## Requirement
Return, exactly and in full, the lines of the records below starting at the one with "Carbon Emission Calculator (159, 1820)" and ending at the one with "New Property Search (286, 483)", and no other lines.

[Stored items]
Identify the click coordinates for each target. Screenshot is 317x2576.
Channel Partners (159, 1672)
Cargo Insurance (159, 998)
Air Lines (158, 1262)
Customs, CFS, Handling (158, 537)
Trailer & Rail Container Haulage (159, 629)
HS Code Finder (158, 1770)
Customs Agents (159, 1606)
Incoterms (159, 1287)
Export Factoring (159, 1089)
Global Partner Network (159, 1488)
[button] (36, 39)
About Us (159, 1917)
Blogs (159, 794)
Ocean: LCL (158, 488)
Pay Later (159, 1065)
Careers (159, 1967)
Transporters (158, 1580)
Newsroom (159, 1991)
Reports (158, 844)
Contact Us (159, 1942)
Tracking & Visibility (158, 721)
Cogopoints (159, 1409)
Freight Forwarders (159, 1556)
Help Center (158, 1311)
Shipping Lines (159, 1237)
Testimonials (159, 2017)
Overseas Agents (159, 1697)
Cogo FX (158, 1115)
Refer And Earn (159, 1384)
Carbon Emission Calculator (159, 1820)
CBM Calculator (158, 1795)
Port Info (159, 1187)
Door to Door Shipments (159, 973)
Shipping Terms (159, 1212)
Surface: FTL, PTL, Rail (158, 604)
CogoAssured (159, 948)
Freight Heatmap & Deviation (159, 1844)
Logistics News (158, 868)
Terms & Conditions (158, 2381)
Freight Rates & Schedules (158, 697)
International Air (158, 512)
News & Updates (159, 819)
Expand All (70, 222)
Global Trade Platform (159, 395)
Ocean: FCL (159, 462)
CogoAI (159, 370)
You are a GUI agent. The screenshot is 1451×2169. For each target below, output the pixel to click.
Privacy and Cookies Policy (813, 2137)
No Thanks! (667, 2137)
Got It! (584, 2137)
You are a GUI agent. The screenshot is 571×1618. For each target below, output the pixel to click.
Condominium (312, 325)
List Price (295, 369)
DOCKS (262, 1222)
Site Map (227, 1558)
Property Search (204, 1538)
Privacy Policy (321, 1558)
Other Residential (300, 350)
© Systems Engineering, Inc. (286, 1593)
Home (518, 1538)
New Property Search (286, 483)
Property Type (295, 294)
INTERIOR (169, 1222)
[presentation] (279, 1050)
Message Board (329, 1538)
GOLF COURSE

## Answer to this task
Carbon Emission Calculator (159, 1820)
CBM Calculator (158, 1795)
Port Info (159, 1187)
Door to Door Shipments (159, 973)
Shipping Terms (159, 1212)
Surface: FTL, PTL, Rail (158, 604)
CogoAssured (159, 948)
Freight Heatmap & Deviation (159, 1844)
Logistics News (158, 868)
Terms & Conditions (158, 2381)
Freight Rates & Schedules (158, 697)
International Air (158, 512)
News & Updates (159, 819)
Expand All (70, 222)
Global Trade Platform (159, 395)
Ocean: FCL (159, 462)
CogoAI (159, 370)
You are a GUI agent. The screenshot is 1451×2169. For each target below, output the pixel to click.
Privacy and Cookies Policy (813, 2137)
No Thanks! (667, 2137)
Got It! (584, 2137)
You are a GUI agent. The screenshot is 571×1618. For each target below, output the pixel to click.
Condominium (312, 325)
List Price (295, 369)
DOCKS (262, 1222)
Site Map (227, 1558)
Property Search (204, 1538)
Privacy Policy (321, 1558)
Other Residential (300, 350)
© Systems Engineering, Inc. (286, 1593)
Home (518, 1538)
New Property Search (286, 483)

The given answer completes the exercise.